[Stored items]

=====

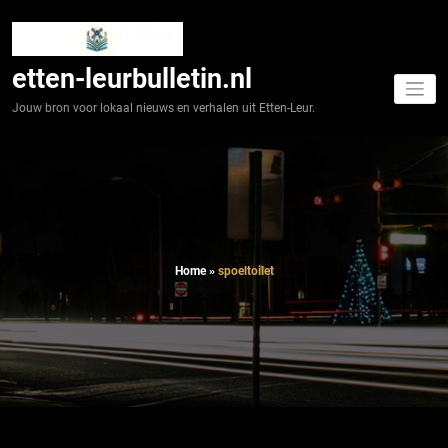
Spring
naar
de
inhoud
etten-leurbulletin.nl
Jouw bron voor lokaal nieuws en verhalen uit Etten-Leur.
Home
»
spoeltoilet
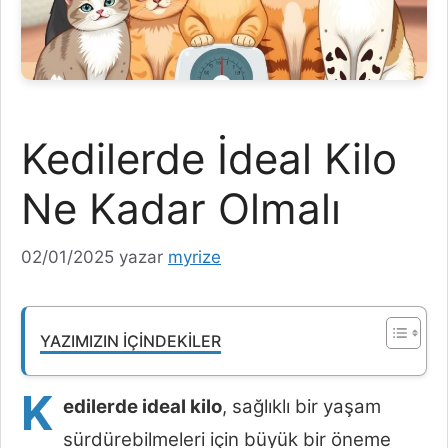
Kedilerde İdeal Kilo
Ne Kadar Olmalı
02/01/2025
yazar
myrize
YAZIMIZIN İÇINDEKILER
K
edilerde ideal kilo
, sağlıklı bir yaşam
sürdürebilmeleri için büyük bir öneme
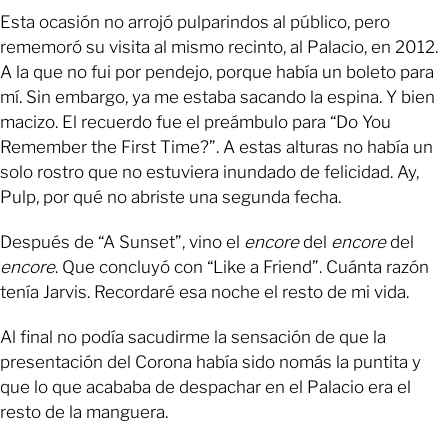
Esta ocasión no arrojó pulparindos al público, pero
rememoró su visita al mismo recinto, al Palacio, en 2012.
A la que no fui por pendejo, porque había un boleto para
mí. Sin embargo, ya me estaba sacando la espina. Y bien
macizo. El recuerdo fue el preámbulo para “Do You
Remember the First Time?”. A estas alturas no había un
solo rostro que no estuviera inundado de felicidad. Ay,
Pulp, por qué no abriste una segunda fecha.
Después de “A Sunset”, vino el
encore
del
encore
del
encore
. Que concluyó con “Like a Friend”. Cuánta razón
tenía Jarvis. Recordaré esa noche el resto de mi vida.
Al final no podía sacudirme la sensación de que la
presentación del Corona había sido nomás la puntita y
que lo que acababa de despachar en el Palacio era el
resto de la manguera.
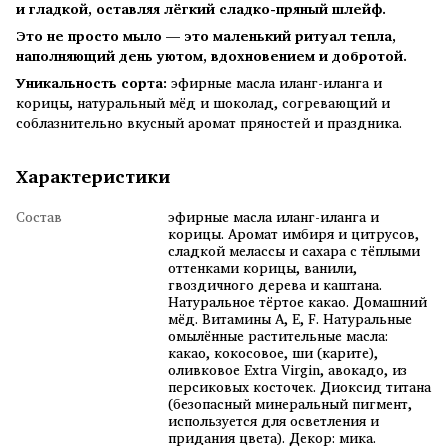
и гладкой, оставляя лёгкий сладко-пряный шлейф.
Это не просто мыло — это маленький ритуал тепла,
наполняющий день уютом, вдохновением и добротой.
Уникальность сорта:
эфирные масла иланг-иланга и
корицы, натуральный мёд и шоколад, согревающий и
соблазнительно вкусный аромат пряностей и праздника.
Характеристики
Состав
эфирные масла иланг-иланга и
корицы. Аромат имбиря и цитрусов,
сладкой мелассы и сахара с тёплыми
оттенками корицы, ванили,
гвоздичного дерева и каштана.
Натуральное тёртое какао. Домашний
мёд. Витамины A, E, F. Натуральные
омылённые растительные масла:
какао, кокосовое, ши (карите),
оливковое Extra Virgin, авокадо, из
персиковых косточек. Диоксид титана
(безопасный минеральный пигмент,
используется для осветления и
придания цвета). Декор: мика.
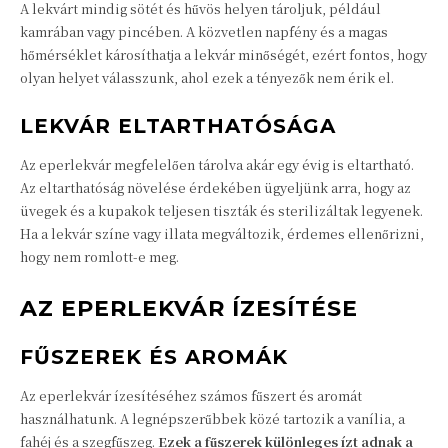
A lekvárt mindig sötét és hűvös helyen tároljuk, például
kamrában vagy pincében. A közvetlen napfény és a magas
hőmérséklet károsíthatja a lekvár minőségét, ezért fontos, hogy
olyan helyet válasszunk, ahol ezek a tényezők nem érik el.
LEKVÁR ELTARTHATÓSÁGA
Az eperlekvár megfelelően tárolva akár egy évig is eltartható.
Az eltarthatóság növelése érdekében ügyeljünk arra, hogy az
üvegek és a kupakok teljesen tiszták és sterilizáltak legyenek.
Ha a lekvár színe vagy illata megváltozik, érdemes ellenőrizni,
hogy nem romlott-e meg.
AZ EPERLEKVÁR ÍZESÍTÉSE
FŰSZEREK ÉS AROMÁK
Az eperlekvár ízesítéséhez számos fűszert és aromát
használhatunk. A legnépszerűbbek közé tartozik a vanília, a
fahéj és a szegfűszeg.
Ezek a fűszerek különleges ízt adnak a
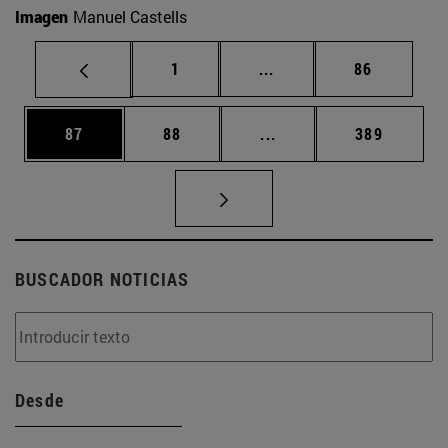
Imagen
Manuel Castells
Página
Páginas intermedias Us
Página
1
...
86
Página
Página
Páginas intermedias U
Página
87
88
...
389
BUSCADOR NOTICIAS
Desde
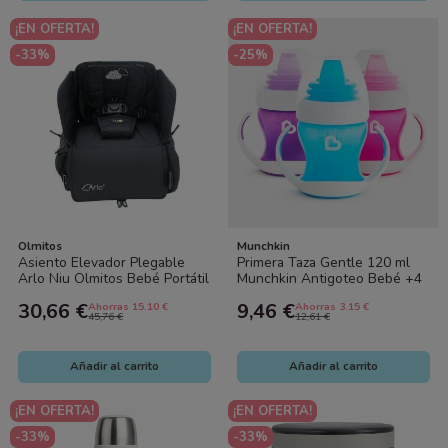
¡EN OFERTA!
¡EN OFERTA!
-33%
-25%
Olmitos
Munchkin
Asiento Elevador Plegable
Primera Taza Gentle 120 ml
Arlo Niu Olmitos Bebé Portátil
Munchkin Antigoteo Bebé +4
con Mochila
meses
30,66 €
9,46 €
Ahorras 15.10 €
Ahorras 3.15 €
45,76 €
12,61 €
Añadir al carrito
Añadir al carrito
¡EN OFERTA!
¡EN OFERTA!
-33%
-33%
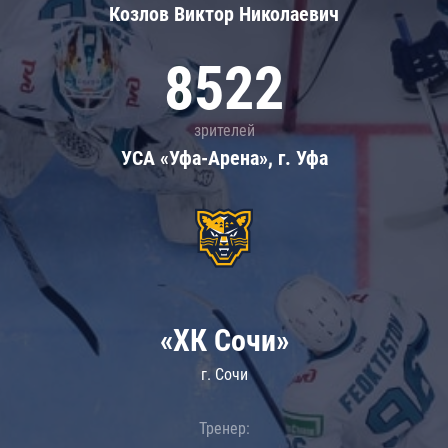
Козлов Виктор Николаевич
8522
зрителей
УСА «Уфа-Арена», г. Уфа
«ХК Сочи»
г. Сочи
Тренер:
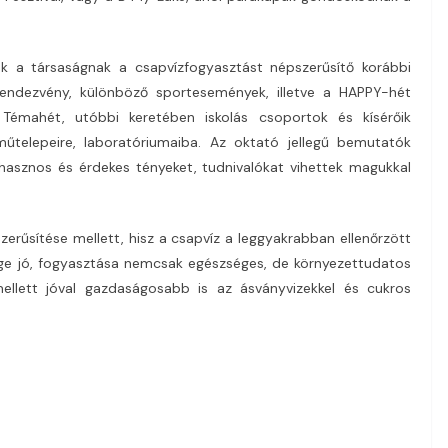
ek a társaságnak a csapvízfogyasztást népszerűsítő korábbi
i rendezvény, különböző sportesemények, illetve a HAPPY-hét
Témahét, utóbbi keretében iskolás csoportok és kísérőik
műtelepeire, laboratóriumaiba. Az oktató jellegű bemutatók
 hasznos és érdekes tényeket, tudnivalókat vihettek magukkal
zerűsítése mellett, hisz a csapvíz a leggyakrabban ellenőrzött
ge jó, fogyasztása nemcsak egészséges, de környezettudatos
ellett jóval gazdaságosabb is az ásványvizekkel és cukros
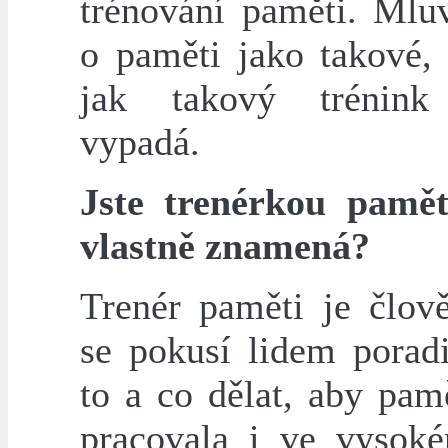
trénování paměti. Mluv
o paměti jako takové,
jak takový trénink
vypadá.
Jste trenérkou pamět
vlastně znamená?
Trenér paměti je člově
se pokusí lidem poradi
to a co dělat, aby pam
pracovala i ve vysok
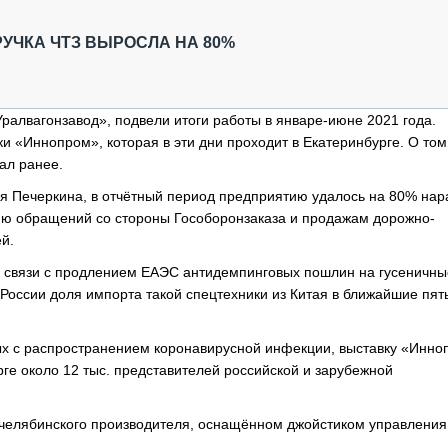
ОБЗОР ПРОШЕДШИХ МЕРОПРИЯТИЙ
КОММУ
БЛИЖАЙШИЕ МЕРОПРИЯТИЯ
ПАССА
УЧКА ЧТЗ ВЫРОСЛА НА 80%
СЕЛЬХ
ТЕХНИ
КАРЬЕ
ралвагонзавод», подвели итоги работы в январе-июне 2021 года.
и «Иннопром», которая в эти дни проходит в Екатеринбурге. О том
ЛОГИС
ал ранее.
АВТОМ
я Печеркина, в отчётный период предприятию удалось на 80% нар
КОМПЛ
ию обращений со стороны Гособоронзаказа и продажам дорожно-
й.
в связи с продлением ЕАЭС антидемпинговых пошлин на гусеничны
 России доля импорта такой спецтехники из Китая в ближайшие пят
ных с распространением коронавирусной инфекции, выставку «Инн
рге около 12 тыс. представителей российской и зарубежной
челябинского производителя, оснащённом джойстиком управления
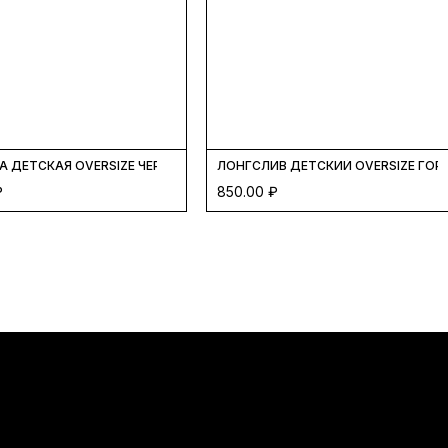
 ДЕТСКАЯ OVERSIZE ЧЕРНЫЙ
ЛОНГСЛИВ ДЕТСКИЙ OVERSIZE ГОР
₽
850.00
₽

=====

Problem requirements ::
The records above are to be restated exactly, without their pictures.

Response box ::
Spring
naar
de
inhoud
etten-leurbulletin.nl
Jouw bron voor lokaal nieuws en verhalen uit Etten-Leur.
Home
»
spoeltoilet
Kedilerde İdeal Kilo
Ne Kadar Olmalı
02/01/2025
yazar
myrize
YAZIMIZIN İÇINDEKILER
K
edilerde ideal kilo
, sağlıklı bir yaşam
sürdürebilmeleri için büyük bir öneme
Esta ocasión no arrojó pulparindos al público, pero
rememoró su visita al mismo recinto, al Palacio, en 2012.
A la que no fui por pendejo, porque había un boleto para
mí. Sin embargo, ya me estaba sacando la espina. Y bien
macizo. El recuerdo fue el preámbulo para “Do You
Remember the First Time?”. A estas alturas no había un
solo rostro que no estuviera inundado de felicidad. Ay,
Pulp, por qué no abriste una segunda fecha.
Después de “A Sunset”, vino el
encore
del
encore
del
encore
. Que concluyó con “Like a Friend”. Cuánta razón
tenía Jarvis. Recordaré esa noche el resto de mi vida.
Al final no podía sacudirme la sensación de que la
presentación del Corona había sido nomás la puntita y
que lo que acababa de despachar en el Palacio era el
resto de la manguera.
и гладкой, оставляя лёгкий сладко-пряный шлейф.
Это не просто мыло — это маленький ритуал тепла,
наполняющий день уютом, вдохновением и добротой.
Уникальность сорта:
эфирные масла иланг-иланга и
корицы, натуральный мёд и шоколад, согревающий и
соблазнительно вкусный аромат пряностей и праздника.
Характеристики
Состав
эфирные масла иланг-иланга и
корицы. Аромат имбиря и цитрусов,
сладкой мелассы и сахара с тёплыми
оттенками корицы, ванили,
гвоздичного дерева и каштана.
Натуральное тёртое какао. Домашний
мёд. Витамины A, E, F. Натуральные
омылённые растительные масла:
какао, кокосовое, ши (карите),
оливковое Extra Virgin, авокадо, из
персиковых косточек. Диоксид титана
(безопасный минеральный пигмент,
используется для осветления и
придания цвета). Декор: мика.
A lekvárt mindig sötét és hűvös helyen tároljuk, például
kamrában vagy pincében. A közvetlen napfény és a magas
hőmérséklet károsíthatja a lekvár minőségét, ezért fontos, hogy
olyan helyet válasszunk, ahol ezek a tényezők nem érik el.
LEKVÁR ELTARTHATÓSÁGA
Az eperlekvár megfelelően tárolva akár egy évig is eltartható.
Az eltarthatóság növelése érdekében ügyeljünk arra, hogy az
üvegek és a kupakok teljesen tiszták és sterilizáltak legyenek.
Ha a lekvár színe vagy illata megváltozik, érdemes ellenőrizni,
hogy nem romlott-e meg.
AZ EPERLEKVÁR ÍZESÍTÉSE
FŰSZEREK ÉS AROMÁK
Az eperlekvár ízesítéséhez számos fűszert és aromát
használhatunk. A legnépszerűbbek közé tartozik a vanília, a
fahéj és a szegfűszeg.
Ezek a fűszerek különleges ízt adnak a
Imagen
Manuel Castells
Página
Páginas intermedias Us
Página
1
...
86
Página
Página
Páginas intermedias U
Página
87
88
...
389
BUSCADOR NOTICIAS
Desde
¡EN OFERTA!
¡EN OFERTA!
-33%
-25%
Olmitos
Munchkin
Asiento Elevador Plegable
Primera Taza Gentle 120 ml
Arlo Niu Olmitos Bebé Portátil
Munchkin Antigoteo Bebé +4
con Mochila
meses
30,66 €
9,46 €
Ahorras 15.10 €
Ahorras 3.15 €
45,76 €
12,61 €
Añadir al carrito
Añadir al carrito
¡EN OFERTA!
¡EN OFERTA!
-33%
-33%
Козлов Виктор Николаевич
8522
зрителей
УСА «Уфа-Арена», г. Уфа
«ХК Сочи»
г. Сочи
Тренер:
ek a társaságnak a csapvízfogyasztást népszerűsítő korábbi
i rendezvény, különböző sportesemények, illetve a HAPPY-hét
Témahét, utóbbi keretében iskolás csoportok és kísérőik
műtelepeire, laboratóriumaiba. Az oktató jellegű bemutatók
 hasznos és érdekes tényeket, tudnivalókat vihettek magukkal
zerűsítése mellett, hisz a csapvíz a leggyakrabban ellenőrzött
ge jó, fogyasztása nemcsak egészséges, de környezettudatos
ellett jóval gazdaságosabb is az ásványvizekkel és cukros
trénování paměti. Mluv
o paměti jako takové,
jak takový trénink
vypadá.
Jste trenérkou pamět
vlastně znamená?
Trenér paměti je člově
se pokusí lidem poradi
to a co dělat, aby pam
pracovala i ve vysok
ОБЗОР ПРОШЕДШИХ МЕРОПРИЯТИЙ
КОММУ
БЛИЖАЙШИЕ МЕРОПРИЯТИЯ
ПАССА
УЧКА ЧТЗ ВЫРОСЛА НА 80%
СЕЛЬХ
ТЕХНИ
КАРЬЕ
ралвагонзавод», подвели итоги работы в январе-июне 2021 года.
и «Иннопром», которая в эти дни проходит в Екатеринбурге. О том
ЛОГИС
ал ранее.
АВТОМ
я Печеркина, в отчётный период предприятию удалось на 80% нар
КОМПЛ
ию обращений со стороны Гособоронзаказа и продажам дорожно-
й.
в связи с продлением ЕАЭС антидемпинговых пошлин на гусеничны
 России доля импорта такой спецтехники из Китая в ближайшие пят
ных с распространением коронавирусной инфекции, выставку «Инн
рге около 12 тыс. представителей российской и зарубежной
челябинского производителя, оснащённом джойстиком управления
 ДЕТСКАЯ OVERSIZE ЧЕРНЫЙ
ЛОНГСЛИВ ДЕТСКИЙ OVERSIZE ГОР
₽
850.00
₽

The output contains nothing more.